Shahid M. Awan

Work place: University of West Scotland, Paisley, Glasgow United Kingdom PA1 2BE

E-mail: Shahid.Awan@uws.ac.uk

Website:

Research Interests: Computer Vision, Natural Language Processing, Real-Time Computing, 2D Computer Graphics, Programming Language Theory

Biography

Shahid M. Awan is Assistant Professor/ Lecturer (Data Analytics) in University of West of Scotland, United Kingdom. He is a well-experienced data scientist thought leader with a demonstrated working history in the information technology and services industry. He is skilled in Machine Learning, Natural Language Processing, Computer Vision, IoT, Real-Time Analytics, and AI Solution design and implementation over the edge and cloud systems.

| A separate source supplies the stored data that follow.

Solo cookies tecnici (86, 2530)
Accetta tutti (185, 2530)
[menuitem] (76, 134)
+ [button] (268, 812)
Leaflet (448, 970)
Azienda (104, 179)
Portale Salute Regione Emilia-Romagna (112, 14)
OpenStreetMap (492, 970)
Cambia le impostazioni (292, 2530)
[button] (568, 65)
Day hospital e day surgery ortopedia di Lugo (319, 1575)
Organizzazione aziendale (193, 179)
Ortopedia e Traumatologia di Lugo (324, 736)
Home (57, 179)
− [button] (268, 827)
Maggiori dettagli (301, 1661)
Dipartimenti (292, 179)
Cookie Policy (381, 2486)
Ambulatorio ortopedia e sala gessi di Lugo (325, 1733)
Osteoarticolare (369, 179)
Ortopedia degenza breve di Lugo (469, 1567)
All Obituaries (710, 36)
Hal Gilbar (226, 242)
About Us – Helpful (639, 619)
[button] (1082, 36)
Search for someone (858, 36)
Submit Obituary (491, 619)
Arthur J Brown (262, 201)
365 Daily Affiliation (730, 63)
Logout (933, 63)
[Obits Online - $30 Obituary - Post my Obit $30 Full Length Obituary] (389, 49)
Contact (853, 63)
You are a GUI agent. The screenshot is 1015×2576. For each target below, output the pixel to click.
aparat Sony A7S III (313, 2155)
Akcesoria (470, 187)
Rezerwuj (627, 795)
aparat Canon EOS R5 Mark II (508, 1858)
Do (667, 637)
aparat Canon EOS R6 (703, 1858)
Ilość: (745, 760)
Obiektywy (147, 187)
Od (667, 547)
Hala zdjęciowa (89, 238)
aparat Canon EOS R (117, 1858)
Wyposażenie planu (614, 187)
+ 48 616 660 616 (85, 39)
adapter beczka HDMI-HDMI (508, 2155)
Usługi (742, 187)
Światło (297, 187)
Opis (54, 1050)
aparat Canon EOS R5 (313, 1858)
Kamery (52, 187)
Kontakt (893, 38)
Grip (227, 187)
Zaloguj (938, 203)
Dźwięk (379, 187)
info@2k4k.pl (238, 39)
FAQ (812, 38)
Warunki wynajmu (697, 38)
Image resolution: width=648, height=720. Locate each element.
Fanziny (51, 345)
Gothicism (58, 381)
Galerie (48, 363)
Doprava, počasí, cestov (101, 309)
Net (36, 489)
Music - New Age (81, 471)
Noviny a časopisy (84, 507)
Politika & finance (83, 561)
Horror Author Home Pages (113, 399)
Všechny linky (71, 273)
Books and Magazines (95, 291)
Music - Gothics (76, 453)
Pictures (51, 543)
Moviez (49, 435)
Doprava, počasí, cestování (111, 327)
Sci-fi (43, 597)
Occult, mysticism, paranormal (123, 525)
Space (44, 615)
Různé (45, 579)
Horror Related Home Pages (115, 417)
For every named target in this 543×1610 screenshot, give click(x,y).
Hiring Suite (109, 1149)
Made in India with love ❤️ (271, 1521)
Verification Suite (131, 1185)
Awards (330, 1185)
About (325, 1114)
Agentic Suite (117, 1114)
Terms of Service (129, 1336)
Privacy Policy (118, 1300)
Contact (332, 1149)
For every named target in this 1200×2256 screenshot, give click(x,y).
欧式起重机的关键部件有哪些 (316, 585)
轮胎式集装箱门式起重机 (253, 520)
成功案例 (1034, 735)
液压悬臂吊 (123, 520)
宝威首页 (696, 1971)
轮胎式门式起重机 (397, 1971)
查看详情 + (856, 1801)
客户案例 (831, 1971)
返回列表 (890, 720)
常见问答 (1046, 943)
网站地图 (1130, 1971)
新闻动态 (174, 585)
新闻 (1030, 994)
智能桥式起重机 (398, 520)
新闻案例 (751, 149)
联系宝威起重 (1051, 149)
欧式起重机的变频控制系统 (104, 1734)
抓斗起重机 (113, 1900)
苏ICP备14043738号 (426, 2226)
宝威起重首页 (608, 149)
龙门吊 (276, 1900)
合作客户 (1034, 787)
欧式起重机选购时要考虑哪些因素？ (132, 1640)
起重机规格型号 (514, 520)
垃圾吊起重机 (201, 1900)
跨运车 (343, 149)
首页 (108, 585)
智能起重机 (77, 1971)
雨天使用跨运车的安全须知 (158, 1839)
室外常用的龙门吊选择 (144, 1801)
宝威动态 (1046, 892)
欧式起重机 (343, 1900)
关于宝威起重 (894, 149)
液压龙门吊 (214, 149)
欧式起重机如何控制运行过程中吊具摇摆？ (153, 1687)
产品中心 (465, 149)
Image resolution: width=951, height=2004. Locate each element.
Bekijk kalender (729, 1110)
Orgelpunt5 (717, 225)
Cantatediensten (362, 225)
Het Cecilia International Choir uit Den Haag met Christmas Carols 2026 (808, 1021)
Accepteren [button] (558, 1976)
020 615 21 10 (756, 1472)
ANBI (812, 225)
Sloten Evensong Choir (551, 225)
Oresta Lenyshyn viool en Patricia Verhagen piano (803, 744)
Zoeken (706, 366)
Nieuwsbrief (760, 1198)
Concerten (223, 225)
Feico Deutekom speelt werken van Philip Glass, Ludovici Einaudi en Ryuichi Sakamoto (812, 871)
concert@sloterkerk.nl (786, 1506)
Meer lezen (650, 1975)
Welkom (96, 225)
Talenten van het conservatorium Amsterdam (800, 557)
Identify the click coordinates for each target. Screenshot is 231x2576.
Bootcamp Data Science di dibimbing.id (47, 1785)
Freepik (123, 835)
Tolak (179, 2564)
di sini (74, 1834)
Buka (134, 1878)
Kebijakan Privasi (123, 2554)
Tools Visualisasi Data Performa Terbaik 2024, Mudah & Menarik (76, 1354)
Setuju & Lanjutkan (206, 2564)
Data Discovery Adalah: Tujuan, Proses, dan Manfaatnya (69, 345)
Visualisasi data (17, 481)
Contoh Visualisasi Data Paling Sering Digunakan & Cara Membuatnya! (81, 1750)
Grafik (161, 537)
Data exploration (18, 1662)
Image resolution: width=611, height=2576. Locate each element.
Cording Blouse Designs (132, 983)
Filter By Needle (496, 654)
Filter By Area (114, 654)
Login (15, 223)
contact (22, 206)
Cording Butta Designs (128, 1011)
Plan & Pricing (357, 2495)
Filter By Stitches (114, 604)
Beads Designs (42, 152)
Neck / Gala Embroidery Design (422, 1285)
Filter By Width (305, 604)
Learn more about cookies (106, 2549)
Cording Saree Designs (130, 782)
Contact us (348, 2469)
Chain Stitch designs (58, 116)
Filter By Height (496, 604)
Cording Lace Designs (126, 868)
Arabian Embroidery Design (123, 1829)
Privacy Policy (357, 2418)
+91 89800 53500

He has worked with textual, numerical, imagery and video data sets. He had carried out industrial projects on numerical forecasting for consumer electric demand, sales, solar energy generation, and disease spread forecasting. He applied natural language processing algorithms for text summarization, text generation, named entity resolution, chatbot development, text classification, sentiment analysis, and social media mining.

Author Articles
Classification of Images of Skin Lesion Using Deep Learning

By Momina Shaheen Usman Saif Shahid M. Awan Faizan Ahmad Aimen Anum

DOI: https://doi.org/10.5815/ijisa.2023.02.03, Pub. Date: 8 Apr. 2023

Skin cancer is among common and rapidly increasing human malignancies, which can be diagnosed visually. The diagnosis begins with preliminary medical screening and by dermoscopic examination, histopathological examination, and proceeding to the biopsy. This screening and diagnosis can be automated using machine learning tools and techniques. Artificial neural networks are helping a lot in medical diagnosis applications. In this research, skin images are classified into 7 different classes of skin cancer using deep learning methodology, then analyzed the results w.r.t to their respective precision, recall, support, and accuracy to find its practical applicability. This model is efficient in comparison to the detection of skin cancer with human eyes. Human eyes detection can be 79% accurate at most. Thus, having a scientific method of diagnosis can help the doctors and practitioners to accurately identify the cancer and its type. The model provides 80% accuracy on average for all 7 types of skin diseases, thus being more reliable than human eye examination. It will help the doctors to diagnose the skin diseases more confidently. The model has only 2 misclassified predictions for Basal cell carcinoma and Vascular lesions. However, Actinic keratosis diagnosis is most accurately predicted.